Il giornalismo d’inchiesta fuori dal contratto Rai? “Fake news”

Il giornalismo d’inchiesta “fuori” dal nuovo contratto di servizio? Una fake news. Lo ha ribadito la Rai in una nota ufficiale. Da viale Mazzini, dopo le polemiche che in questi giorni hanno tenuto banco sul contratto che il Ministero per le industrie e Made in Italy ha proposto a giornalisti e dirigenti Rai, arrivano puntualizzazioni importanti. Che disinnescano parte, se non tutte, le polemiche esplose da ogni parte. Proprio a rintuzzare ogni accusa arriva il documento Rai: “Le polemiche che stiamo leggendo sulla mancanza di un riferimento al ’giornalismo d’inchiestà all’interno di quella che è una bozza del Contratto di Servizio sono prive di ogni fondamento. Si tratta infatti di uno schema che dovrà essere discusso, come sempre accaduto, dalla Commissione parlamentare per l’indirizzo generale e la vigilanza dei servizi radiotelevisivi”, si legge nella nota.

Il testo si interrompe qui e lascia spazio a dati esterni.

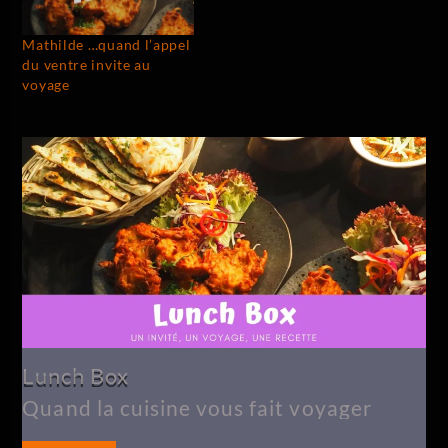
Mathilde …quand l’appel
du ventre invite au
voyage
Lunch Box
Quand la cuisine vous fait voyager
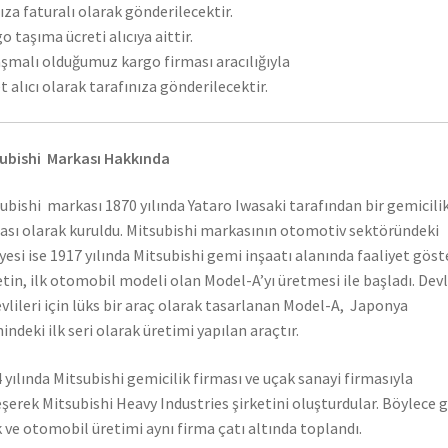
ıza faturalı olarak gönderilecektir.
o taşıma ücreti alıcıya aittir.
şmalı olduğumuz kargo firması aracılığıyla
t alıcı olarak tarafınıza gönderilecektir.
ubishi Markası Hakkında
ubishi markası 1870 yılında Yataro Iwasaki tarafından bir gemicili
ası olarak kuruldu. Mitsubishi markasının otomotiv sektöründeki
yesi ise 1917 yılında Mitsubishi gemi inşaatı alanında faaliyet gös
etin, ilk otomobil modeli olan Model-A’yı üretmesi ile başladı. Dev
vlileri için lüks bir araç olarak tasarlanan Model-A, Japonya
hindeki ilk seri olarak üretimi yapılan araçtır.
 yılında Mitsubishi gemicilik firması ve uçak sanayi firmasıyla
eşerek Mitsubishi Heavy Industries şirketini oluşturdular. Böylece 
 ve otomobil üretimi aynı firma çatı altında toplandı.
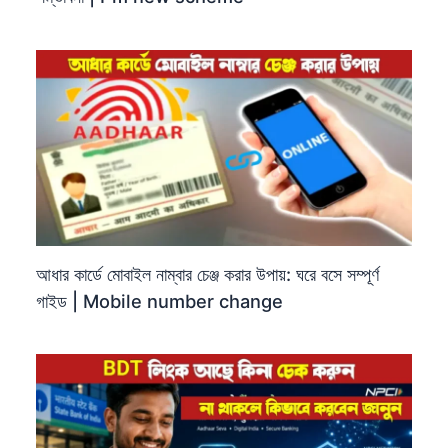
আধার কার্ডে মোবাইল নাম্বার চেঞ্জ করার উপায়: ঘরে বসে সম্পূর্ণ
গাইড | Mobile number change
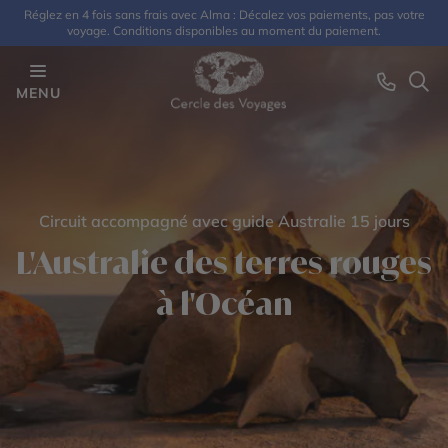
Réglez en 4 fois sans frais avec Alma : Décalez vos paiements, pas votre
voyage. Conditions disponibles au moment du paiement.
MENU
Circuit accompagné avec guide Australie 15 jours
L'Australie des terres rouges
à l'Océan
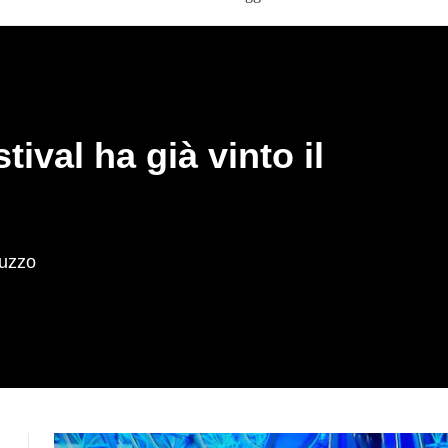
ival ha già vinto il
uzzo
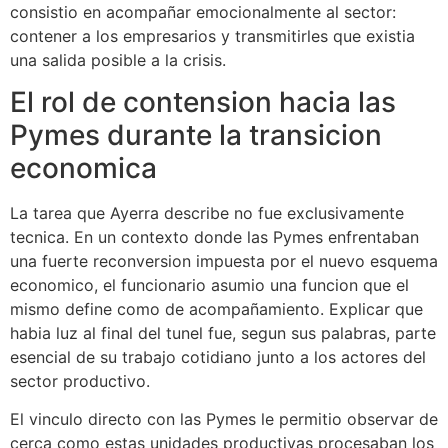
consistio en acompañar emocionalmente al sector:
contener a los empresarios y transmitirles que existia
una salida posible a la crisis.
El rol de contension hacia las
Pymes durante la transicion
economica
La tarea que Ayerra describe no fue exclusivamente
tecnica. En un contexto donde las Pymes enfrentaban
una fuerte reconversion impuesta por el nuevo esquema
economico, el funcionario asumio una funcion que el
mismo define como de acompañamiento. Explicar que
habia luz al final del tunel fue, segun sus palabras, parte
esencial de su trabajo cotidiano junto a los actores del
sector productivo.
El vinculo directo con las Pymes le permitio observar de
cerca como estas unidades productivas procesaban los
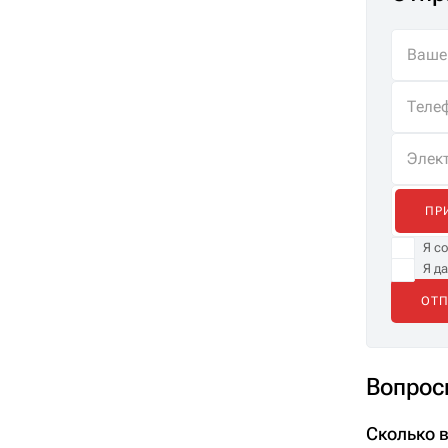
ПР
Я с
Я д
Вопрос
Сколько 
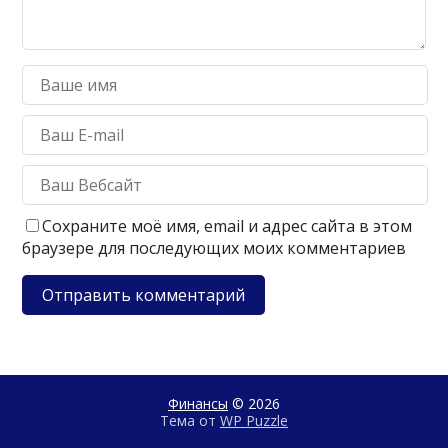
Сохраните моё имя, email и адрес сайта в этом
браузере для последующих моих комментариев
Финансы
© 2026
Тема от
WP Puzzle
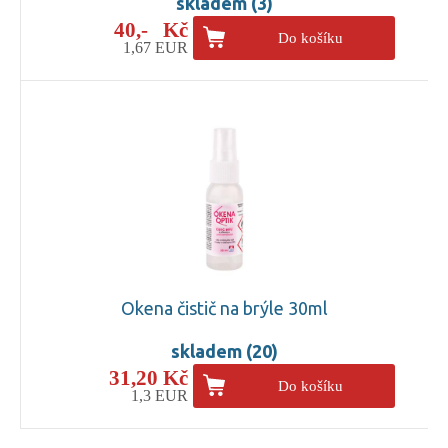
skladem (3)
40,- Kč
Do košíku
1,67 EUR
Okena čistič na brýle 30ml
skladem (20)
31,20 Kč
Do košíku
1,3 EUR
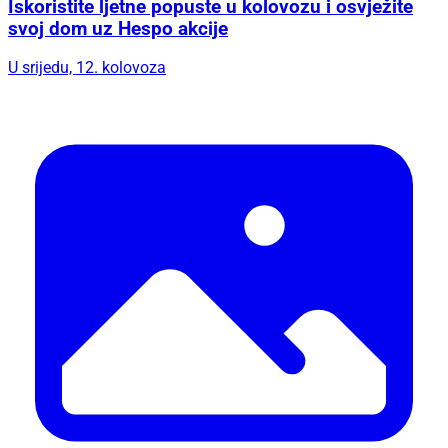
Iskoristite ljetne popuste u kolovozu i osvježite
svoj dom uz Hespo akcije
U srijedu, 12. kolovoza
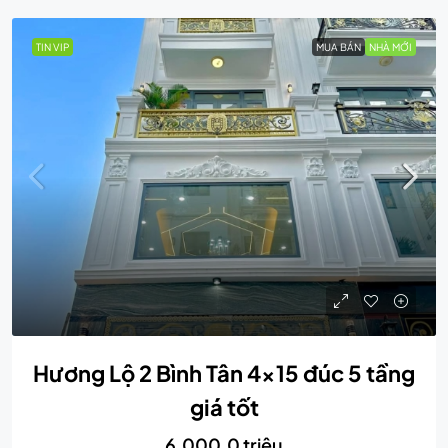
TIN VIP
MUA BÁN
NHÀ MỚI
Hương Lộ 2 Bình Tân 4×15 đúc 5 tầng
giá tốt
6,000.0 triệu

Che prosegue: “Nell’offerta di Servizio Pubblico si fa esplicito riferimento al giornalismo d’inchiesta nel capitolo dedicato all’informazione come genere specifico, per dare particolare rilievo a tutte le modalità che riguardano la valorizzazione della qualità dell’informazione”. Non c’è nessun caso Report, dunque: “Ed è proprio sulla base del Contratto di Servizio che la Rai nei palinsesti presentati in Cda ha incrementato i programmi di giornalismo d’inchiesta per numero e per quantità di ore – si legge ancora nella nota – A partire proprio dalla trasmissione Report che spostata alla domenica ha una durata maggiore e una serialità più lunga rispetto alla scorsa edizione”.